Atrapsalta vinea

Scientific classification
- Kingdom: Animalia
- Phylum: Arthropoda
- Clade: Pancrustacea
- Class: Insecta
- Order: Hemiptera
- Suborder: Auchenorrhyncha
- Family: Cicadidae
- Genus: Atrapsalta
- Species: A. vinea
- Binomial name: Atrapsalta vinea Owen & Moulds, 2016

= Atrapsalta vinea =

- Genus: Atrapsalta
- Species: vinea
- Authority: Owen & Moulds, 2016

Species of cicada

Atrapsalta vinea is a species of cicada, also known as the Clare Valley squeaker, in the true cicada family, Cicadettinae subfamily and Cicadettini tribe. It is endemic to Australia.

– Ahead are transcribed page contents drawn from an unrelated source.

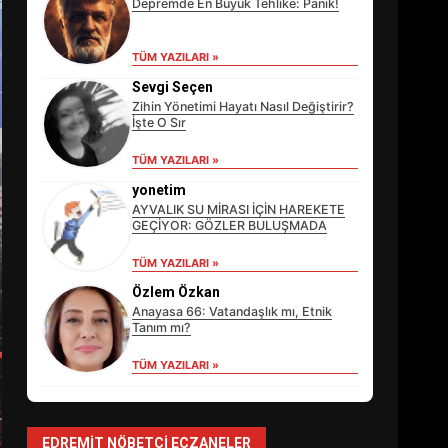
Depremde En Büyük Tehlike: Panik!
TÜM YAZILARI »
Sevgi Seçen
Zihin Yönetimi Hayatı Nasıl Değiştirir?
İşte O Sır
TÜM YAZILARI »
yonetim
AYVALIK SU MİRASI İÇİN HAREKETE
GEÇİYOR: GÖZLER BULUŞMADA
TÜM YAZILARI »
EİB’DE KRİTİK ATAMA:
SÜRDÜRÜLEBİLİRLİKTE NE
Özlem Özkan
DEĞİŞECEK?
Anayasa 66: Vatandaşlık mı, Etnik
3
Tanım mı?
TÜM YAZILARI »
EDREMİT’İN GURURU
TÜRKİYE FİNALİNDE NE
BAŞARDI?
EDREMIT NÖBETÇI ECZANELER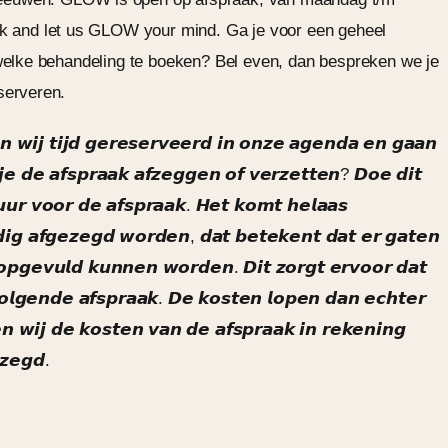
aak and let us GLOW your mind.
Ga je voor een geheel
 welke behandeling te boeken?
Bel even, dan bespreken we je
serveren.
 𝙬𝙞𝙟 𝙩𝙞𝙟𝙙 𝙜𝙚𝙧𝙚𝙨𝙚𝙧𝙫𝙚𝙚𝙧𝙙 𝙞𝙣 𝙤𝙣𝙯𝙚 𝙖𝙜𝙚𝙣𝙙𝙖 𝙚𝙣 𝙜𝙖𝙖𝙣
𝙚 𝙙𝙚 𝙖𝙛𝙨𝙥𝙧𝙖𝙖𝙠 𝙖𝙛𝙯𝙚𝙜𝙜𝙚𝙣 𝙤𝙛 𝙫𝙚𝙧𝙯𝙚𝙩𝙩𝙚𝙣? 𝘿𝙤𝙚 𝙙𝙞𝙩
 𝙪𝙪𝙧 𝙫𝙤𝙤𝙧 𝙙𝙚 𝙖𝙛𝙨𝙥𝙧𝙖𝙖𝙠. 𝙃𝙚𝙩 𝙠𝙤𝙢𝙩 𝙝𝙚𝙡𝙖𝙖𝙨
𝙟𝙙𝙞𝙜 𝙖𝙛𝙜𝙚𝙯𝙚𝙜𝙙 𝙬𝙤𝙧𝙙𝙚𝙣, 𝙙𝙖𝙩 𝙗𝙚𝙩𝙚𝙠𝙚𝙣𝙩 𝙙𝙖𝙩 𝙚𝙧 𝙜𝙖𝙩𝙚𝙣
 𝙤𝙥𝙜𝙚𝙫𝙪𝙡𝙙 𝙠𝙪𝙣𝙣𝙚𝙣 𝙬𝙤𝙧𝙙𝙚𝙣. 𝘿𝙞𝙩 𝙯𝙤𝙧𝙜𝙩 𝙚𝙧𝙫𝙤𝙤𝙧 𝙙𝙖𝙩
𝙡𝙜𝙚𝙣𝙙𝙚 𝙖𝙛𝙨𝙥𝙧𝙖𝙖𝙠. 𝘿𝙚 𝙠𝙤𝙨𝙩𝙚𝙣 𝙡𝙤𝙥𝙚𝙣 𝙙𝙖𝙣 𝙚𝙘𝙝𝙩𝙚𝙧
 𝙬𝙞𝙟 𝙙𝙚 𝙠𝙤𝙨𝙩𝙚𝙣 𝙫𝙖𝙣 𝙙𝙚 𝙖𝙛𝙨𝙥𝙧𝙖𝙖𝙠 𝙞𝙣 𝙧𝙚𝙠𝙚𝙣𝙞𝙣𝙜
𝙯𝙚𝙜𝙙.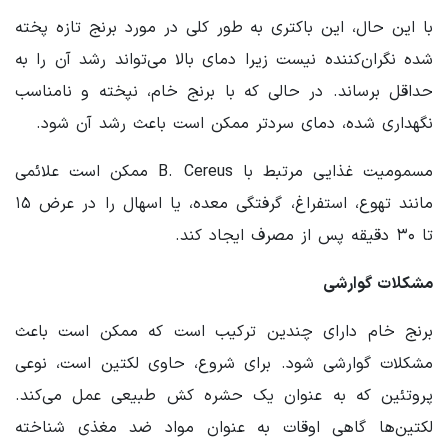
با این حال، این باکتری به طور کلی در مورد برنج تازه پخته
شده نگران‌کننده نیست زیرا دمای بالا می‌تواند رشد آن را به
حداقل برساند. در حالی که با برنج خام، نپخته و نامناسب
نگهداری شده، دمای سردتر ممکن است باعث رشد آن شود.
مسمومیت غذایی مرتبط با B. Cereus ممکن است علائمی
مانند تهوع، استفراغ، گرفتگی معده، یا اسهال را در عرض ۱۵
تا ۳۰ دقیقه پس از مصرف ایجاد کند.
مشکلات گوارشی
برنج خام دارای چندین ترکیب است که ممکن است باعث
مشکلات گوارشی شود. برای شروع، حاوی لکتین است، نوعی
پروتئین که به عنوان یک حشره کش طبیعی عمل می‌کند.
لکتین‌ها گاهی اوقات به عنوان مواد ضد مغذی شناخته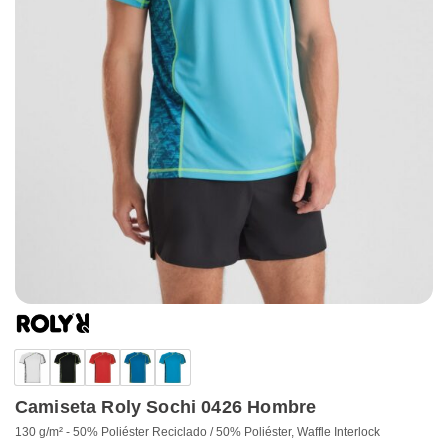
Camiseta Roly Sochi 0426 Hombre
130 g/m² - 50% Poliéster Reciclado / 50% Poliéster, Waffle Interlock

It was described in 2016 by entomologists Christopher Owen and Maxwell Sydney Moulds.

==Etymology==
The species epithet vinea comes from Latin vinum (‘wine’) with reference to the large number of vineyards in the area where the species occurs.

==Description==
The length of the forewing is 19–24 mm.

==Distribution and habitat==
The species is found in South Australia from the Flinders Ranges and eastern Eyre Peninsula southwards to the Clare Valley. The associated habitat consists of eucalypt woodlands, including mallee.

==Behaviour==
Adults are heard in December and January, clinging to the main stems and upper branches of the eucalypts, uttering buzzing calls followed by a sequence of strident phrases.